I took Calvin to dance class last week and he was taking forever to get out of the car. I said "Come on, while we are still young." And finally got out, looked at me funny, and said "Mom, I wouldn't exactly call you young."

Rascal...

Marlene C.

My story is funny now but at the time I didn't think so. It was a few years ago and I had went to pick up a few things at the grocery store. I went in one store and noticed people were looking at me strange but I couldn't figure out why. I left that store and went across the street to another grocery store and proceeded to walk up and down the aisles and once again noticed several people looking at me strangely. Well I went back home and was in the kitchen putting the groceries away when my daughter-in-law came in to help me. Then she says "mom, how come you have on 2 different color of shoes?" I look down and here I have on one black shoe and one turquoise one, no wonder people were looking at me strange.

Kim

hmmmmmm. this is a tough one. I love to laugh so this should be easy - nothing is coming to mind! ok I just thought of an email my grandma sent to me the other day that made me lol. See below...

"The other day I went up to our local Christian book store and saw a" honk if
you love Jesus "bumper sticker. I was feeling particularly sassy that day
because I had just come from a thrilling choir performance, followed by a
thunderous prayer meeting. So I bought the sticker and put it on my bumper.
Boy am I glad I did, what an uplifting experience that followed.

I was stopped at a red light at a busy intersection. Just lost in thought
about the Lord and how good he is, and didn't notice that the light had
changed. It is a good thing someone else loves Jesus because if he hadn't
honked I'd never have noticed. I found that lot of people love Jesus.

While I was sitting there, the guy behind started honking like crazy, and
then he leaned out of his window and screamed, for the love of God! Go! Go!

What an exuberant cheerleader he was for Jesus!

Everyone started honking! I just leaned out my window and started waving
and smiling at all those loving people. I even honked my horn a few time to
share in the love!

There must have been a man from Florida back there because I heard him
yelling something about a sunny beach.

I saw another guy waving in a funny way with only his middle finger stuck up
in the air. I asked, my young teenage grandson in the back seat what that
meant. He said it was probably a Hawaiian good luck sign or something. Well,
I have never met anyone from Hawaii, so I leaned out the window and gave him
the good luck sign right back. My grandson burst out laughing. Why even he
was enjoying this religious experience! A couple of the people were so
caught up in the joy of the moment that they got out of their cars and
started walking towards me. I bet they wanted to pray or ask what church I
attended, but this is when I noticed the light ;had changed again.

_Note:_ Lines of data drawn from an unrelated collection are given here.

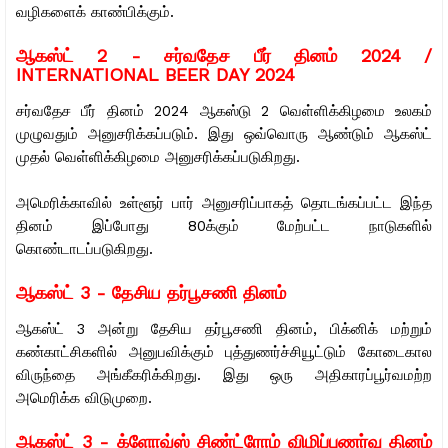
வழிகளைக் காண்பிக்கும்.
ஆகஸ்ட் 2 -
சர்வதேச பீர் தினம் 2024 /
INTERNATIONAL BEER DAY 2024
சர்வதேச பீர் தினம் 2024 ஆகஸ்டு 2 வெள்ளிக்கிழமை உலகம்
முழுவதும் அனுசரிக்கப்படும். இது ஒவ்வொரு ஆண்டும் ஆகஸ்ட்
முதல் வெள்ளிக்கிழமை அனுசரிக்கப்படுகிறது.
அமெரிக்காவில் உள்ளூர் பார் அனுசரிப்பாகத் தொடங்கப்பட்ட இந்த
தினம் இப்போது 80க்கும் மேற்பட்ட நாடுகளில்
கொண்டாடப்படுகிறது.
ஆகஸ்ட் 3 - தேசிய தர்பூசணி தினம்
ஆகஸ்ட் 3 அன்று தேசிய தர்பூசணி தினம், பிக்னிக் மற்றும்
கண்காட்சிகளில் அனுபவிக்கும் புத்துணர்ச்சியூட்டும் கோடைகால
விருந்தை அங்கீகரிக்கிறது. இது ஒரு அதிகாரப்பூர்வமற்ற
அமெரிக்க விடுமுறை.
ஆகஸ்ட் 3 -
க்ளோவ்ஸ் சிண்ட்ரோம் விழிப்புணர்வு தினம்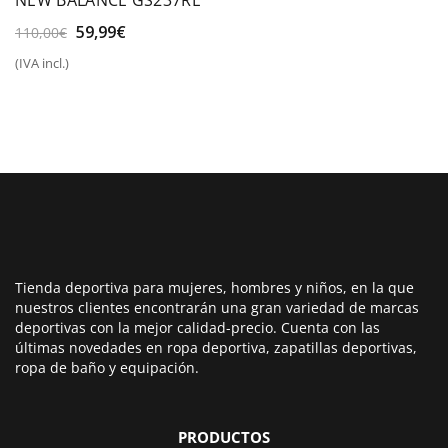
El
El
59,99
€
110,00
€
precio
precio
(IVA incl.)
original
actual
era:
es:
110,00€.
59,99€.
Tienda deportiva para mujeres, hombres y niños, en la que
nuestros clientes encontrarán una gran variedad de marcas
deportivas con la mejor calidad-precio. Cuenta con las
últimas novedades en ropa deportiva, zapatillas deportivas,
ropa de baño y equipación.
PRODUCTOS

So I waved at all my brothers and sisters grinning, and drove on through the
intersection. I noticed that I was the only car that got through the
intersection before the light changed again and felt kind of sad that I had
to leave them after all the love we had shared so I slowed the car down,
leaned out the window and gave them all the Hawaiian good luck sign one last
time as I drove away."

Marjorie

OMG... I really want this paper!!! It is awesome, now to come up with something funny! OK... here is a little something that always makes me giggle:

One particular four-year-old prayed,
"And forgive us our trash baskets
as we forgive those who put trash in our baskets."

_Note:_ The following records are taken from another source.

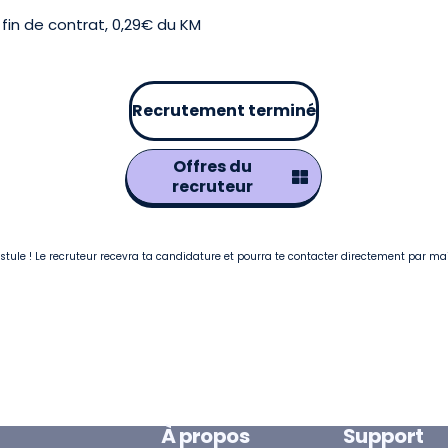
fin de contrat, 0,29€ du KM
Recrutement terminé
Offres du
recruteur
postule ! Le recruteur recevra ta candidature et pourra te contacter directement par ma
À propos
Support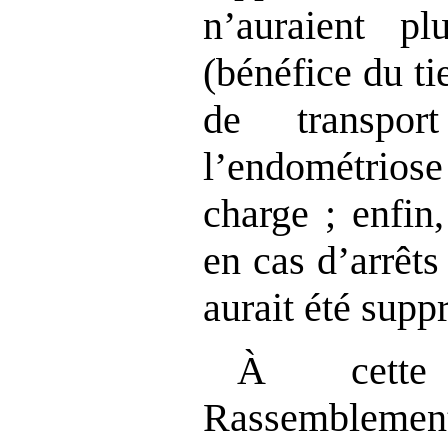
n’auraient p
(bénéfice du tie
de transpo
l’endométriose
charge ; enfin
en cas d’arrêts
aurait été supp
À cette
Rassemblement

No? That did not work?? What about this one:

Husband: When I get mad at you, you never fight back.

How do you control your anger?

Wife: I clean the toilet bowl.

Husband: How does that help?

Wife: I use your toothbrush.

Have a great day!

Marge

Jamie Gavin

My girls are in love with the movie How to Eat Fried Worms. Well in the movie the two brothers are riding their bikes, the older brother starts shaking the younger brothers bike. The younger brother speaks up and says. "Stop Shaking my bike your hurting my dilydank. THe older brother looks at him qith a question sort of look the younger brother states, my dilydank is my peanuts.....So the moral of the story, we were at Dairy Queen on Saturday. We advised our children 4 and 6 that they could have a cone or a "Dilly Bar"......Needless to say they both busted up laughing and told the person helping us that they wanted a dilydank......... he he he

Lea Lawson

Okay...this is a true story, but is so funny. My little brother is 11 years younger than me, and I used to watch him a lot when I was in high school. One day, my best friend and I were watching him for an afternoon. He had been out roller blading on our sidewalk. He fell down and skinned his arm. He came in whimpering a bit. So, I cleaned up his arm downstairs, and then sent him up to get a band aid- that was what he liked to do. He had been upstairs for quite awhile, so I called for him to come down. He came down the stairs with something behind his back. He looked at me with the biggest smile ever and said, "Sissy, I found the BIGGEST band-aid EVER!" Then he whipped out one of my mom's maxi pads, totally proud that he had found this awesome band aid. I snatched it from his hand, and trying not to laugh hysterically (which my best friend was doing), told him that it wasn't a band aid. Of course, he then asked what it was. Not knowing what to tell him, all I said was to ask mom. Then I walked with him back upstairs to get him a real band aid. I am SO glad that I wasn't around for the conversation he had with my mom!

Hugs...have a great day!

Christine Traversa

I think there is so much humor in the cute things kids say.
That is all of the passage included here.